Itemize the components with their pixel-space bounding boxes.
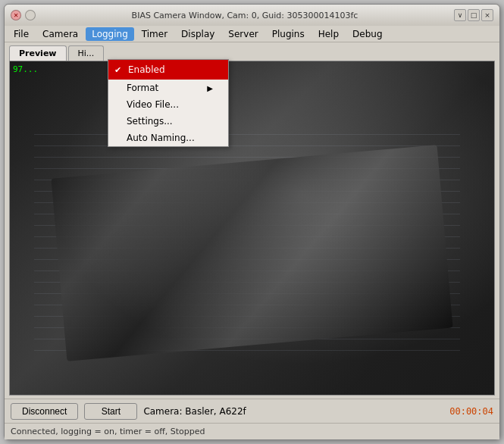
window-controls: ✕ xyxy=(11,10,36,20)
camera-view: 97... xyxy=(9,61,495,396)
timer-label: 00:00:04 xyxy=(449,406,493,417)
menu-debug[interactable]: Debug xyxy=(346,27,388,41)
menu-bar: File Camera Logging Timer Display Server… xyxy=(5,26,499,42)
tab-preview[interactable]: Preview xyxy=(9,45,67,61)
camera-label: Camera: Basler, A622f xyxy=(143,406,443,417)
disconnect-button[interactable]: Disconnect xyxy=(11,403,78,420)
menu-file[interactable]: File xyxy=(8,27,35,41)
check-icon: ✔ xyxy=(114,65,121,75)
window-title: BIAS Camera Window, Cam: 0, Guid: 305300… xyxy=(36,11,454,20)
logging-videofile-wrap: Video File... xyxy=(108,96,228,113)
logging-autonaming-wrap: Auto Naming... xyxy=(108,130,228,146)
submenu-arrow: ▶ xyxy=(207,84,213,92)
close-button[interactable]: ✕ xyxy=(11,10,21,20)
menu-camera[interactable]: Camera xyxy=(36,27,84,41)
main-window: ✕ BIAS Camera Window, Cam: 0, Guid: 3053… xyxy=(4,4,500,440)
tab-area: Preview Hi... xyxy=(9,45,495,61)
bottom-bar: Disconnect Start Camera: Basler, A622f 0… xyxy=(5,399,499,423)
menu-logging[interactable]: Logging xyxy=(86,27,134,41)
menu-timer[interactable]: Timer xyxy=(136,27,174,41)
menu-server[interactable]: Server xyxy=(222,27,264,41)
title-right-buttons: ∨ □ × xyxy=(454,9,493,21)
content-area: Preview Hi... 97... ✔ Enabled xyxy=(5,42,499,399)
logging-autonaming-item[interactable]: Auto Naming... xyxy=(108,130,228,146)
logging-dropdown: ✔ Enabled Format ▶ Video File... xyxy=(108,59,229,147)
menu-plugins[interactable]: Plugins xyxy=(266,27,311,41)
close-title-button[interactable]: × xyxy=(481,9,493,21)
logging-settings-item[interactable]: Settings... xyxy=(108,113,228,130)
status-text: Connected, logging = on, timer = off, St… xyxy=(11,427,205,436)
status-bar: Connected, logging = on, timer = off, St… xyxy=(5,423,499,439)
logging-format-wrap: Format ▶ xyxy=(108,80,228,96)
logging-settings-wrap: Settings... xyxy=(108,113,228,130)
tab-histogram[interactable]: Hi... xyxy=(68,45,105,61)
start-button[interactable]: Start xyxy=(84,403,137,420)
logging-videofile-item[interactable]: Video File... xyxy=(108,96,228,113)
logging-enabled-wrap: ✔ Enabled xyxy=(108,60,228,80)
collapse-button[interactable]: ∨ xyxy=(454,9,466,21)
camera-overlay xyxy=(10,61,494,395)
logging-format-item[interactable]: Format ▶ xyxy=(108,80,228,96)
menu-display[interactable]: Display xyxy=(175,27,221,41)
title-bar: ✕ BIAS Camera Window, Cam: 0, Guid: 3053… xyxy=(5,5,499,26)
restore-button[interactable]: □ xyxy=(468,9,480,21)
menu-help[interactable]: Help xyxy=(312,27,345,41)
frame-counter: 97... xyxy=(13,64,38,74)
camera-image: 97... xyxy=(10,61,494,395)
minimize-button[interactable] xyxy=(25,10,36,20)
logging-enabled-item[interactable]: ✔ Enabled xyxy=(108,60,228,80)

> **Required work**
Using the listing, copy every line where the word "Video" shows up.

> **Written solution**
logging-videofile-wrap: Video File... xyxy=(108,96,228,113)
logging-dropdown: ✔ Enabled Format ▶ Video File... xyxy=(108,59,229,147)
logging-videofile-item[interactable]: Video File... xyxy=(108,96,228,113)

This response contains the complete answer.